The Agenda Behind the Republicans' Latest 'Jobs' Agenda: New CPR Report Reveals Effort to Gut Regulations Is Based on False Premises

Sidney Shapiro

Aug. 31, 2011

House Republicans have promised this week that upon their return to Washington after the recess they will attempt to stop 10 important proposed regulations because they are “job-destroying.” Adhering to the belief that “if you say it often enough, people will believe its true,” the party continues to insist that regulations cost jobs. But, as I discussed in a recent post, the evidence shows that regulation is not a drag on employment because it stimulates the creation of as many new jobs as are lost, and because job gains from regulation can offset job losses, leading to a net gain in employment.

But there is another problem with the Republican agenda: it ignores the benefits of regulation.  A new CPR white paper on regulatory benefits indicates why the Republican deregulatory agenda won’t help with jobs and is a bad deal for Americans.

Government regulation has greatly benefited the American public, while the failure to regulate has cost us dearly. This reality is easily missed because no single, easily digested statistic perfectly proves the point.
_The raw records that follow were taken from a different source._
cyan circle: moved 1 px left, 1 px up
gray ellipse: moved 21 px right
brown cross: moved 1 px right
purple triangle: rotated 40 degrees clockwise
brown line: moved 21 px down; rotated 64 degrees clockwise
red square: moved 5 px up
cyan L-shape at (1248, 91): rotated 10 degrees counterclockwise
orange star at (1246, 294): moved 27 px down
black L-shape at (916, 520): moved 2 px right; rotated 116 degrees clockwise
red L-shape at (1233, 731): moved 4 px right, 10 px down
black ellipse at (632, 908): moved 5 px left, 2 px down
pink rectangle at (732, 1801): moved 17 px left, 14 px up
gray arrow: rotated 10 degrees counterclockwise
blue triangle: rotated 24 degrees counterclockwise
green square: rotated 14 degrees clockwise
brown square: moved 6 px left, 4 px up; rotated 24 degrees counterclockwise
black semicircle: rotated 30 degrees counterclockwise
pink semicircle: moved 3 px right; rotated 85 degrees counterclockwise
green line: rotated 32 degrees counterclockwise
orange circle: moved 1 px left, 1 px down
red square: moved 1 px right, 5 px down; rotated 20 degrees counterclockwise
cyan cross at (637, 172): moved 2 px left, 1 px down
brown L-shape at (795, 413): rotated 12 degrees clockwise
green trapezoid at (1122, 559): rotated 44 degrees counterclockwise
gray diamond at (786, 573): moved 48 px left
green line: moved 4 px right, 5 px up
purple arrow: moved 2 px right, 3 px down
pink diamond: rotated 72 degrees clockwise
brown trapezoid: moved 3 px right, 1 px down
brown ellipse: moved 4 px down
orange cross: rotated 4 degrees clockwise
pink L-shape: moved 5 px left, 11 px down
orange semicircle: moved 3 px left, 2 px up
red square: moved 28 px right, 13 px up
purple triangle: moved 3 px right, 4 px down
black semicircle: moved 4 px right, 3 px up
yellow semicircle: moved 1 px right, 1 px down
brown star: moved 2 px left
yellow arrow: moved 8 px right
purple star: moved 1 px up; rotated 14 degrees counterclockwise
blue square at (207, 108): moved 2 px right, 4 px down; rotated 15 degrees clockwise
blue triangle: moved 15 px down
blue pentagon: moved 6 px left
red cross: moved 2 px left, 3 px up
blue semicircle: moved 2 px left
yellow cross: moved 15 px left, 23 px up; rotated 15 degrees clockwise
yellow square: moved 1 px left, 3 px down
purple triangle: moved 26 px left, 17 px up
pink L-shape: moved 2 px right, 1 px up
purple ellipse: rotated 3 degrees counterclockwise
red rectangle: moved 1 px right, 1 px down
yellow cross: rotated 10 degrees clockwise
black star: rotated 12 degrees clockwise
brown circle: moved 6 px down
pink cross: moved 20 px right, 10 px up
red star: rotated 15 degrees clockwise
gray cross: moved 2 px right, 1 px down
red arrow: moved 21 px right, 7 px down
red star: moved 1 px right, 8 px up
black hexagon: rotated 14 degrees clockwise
But, when my coauthors and I assembled the available evidence, we found that regulation has produced substantial and important benefits for the public without sacrificing jobs at the same time. There is simply no reason to suppose the regulations on the Republicans’ hit list will produce any different result.

This CPR white paper, Saving Lives, Preserving the Environment, Growing the Economy: The Truth About Regulation is the first of its kind to assemble the available evidence concerning the benefits of regulation. And the evidence is impressive.   For example, according to OMB’s annual report on regulation to Congress, regulatory benefits exceed regulatory costs by 7 to 1 for significant regulations.   Even these estimates don’t capture the full advantages of regulations; some benefits, such as reducing toxic mercury pollution, are difficult to monetize, and aren’t even counted. The advance estimates of benefits from agencies have historically proven lower than the benefits in reality. The payoff for environmental regulations is even greater. EPA estimates the regulatory benefit of the Clean Air Act exceeds its costs by a ratio of 25 to 1. Similarly, a study of EPA rules issued during the Obama Administration found that their regulatory benefits exceeded costs by a ratio as high as 22 to 1. Nevertheless, 8 of the 10 regulations House Minority Leader Eric Cantor put on his hit list are proposed EPA regulations.

The high costs that we have paid for the failure to regulate provide additional evidence of the benefits of regulation. The total costs of the BP oil spill are estimated to be between $11 billion and $100 billion. The bill for the collapse of Wall Street is even larger. The economy lost 8.4 million jobs, the government spent billions in the Troubled Asset Relief Program (TARP), and pension funds were decimated.

Other evidence indicates that regulations serve their intended purposes without causing economic dislocation. There have been dozens of retrospective evaluations of regulations by EPA and OSHA, and these studies have found that the regulations being studied were still necessary, and they did not produce significant job losses or cause adverse economic impact on the regulated industries, including on small businesses.

The plain truth here is that the House GOP’s latest “jobs agenda” is actually the same old anti-regulatory agenda they’ve been pushing for years. Their solution, such as it is, would do a whole lot more to help a number of very profitable industries become a lot more profitable, but at the cost of exposing Americans to a variety of needless health, safety and environmental hazards. To make their case, the Republicans have chosen to ignore the mountains of evidence about the benefits of regulation. Much of it is gathered in our report, but my hunch is that no amount of evidence about regulatory benefits is likely to slow down the House Republican’s anti-regulatory agenda.  

It should.   Genuine public policy arguments must take into account regulatory benefits. After advocating for years that regulations should be measured solely by means of a cost-benefit test, the anti-regulators now seek to evade their previous position by pushing their spurious claims about “job-killing regulations.” As our report establishes, the country has much to lose if they prevail.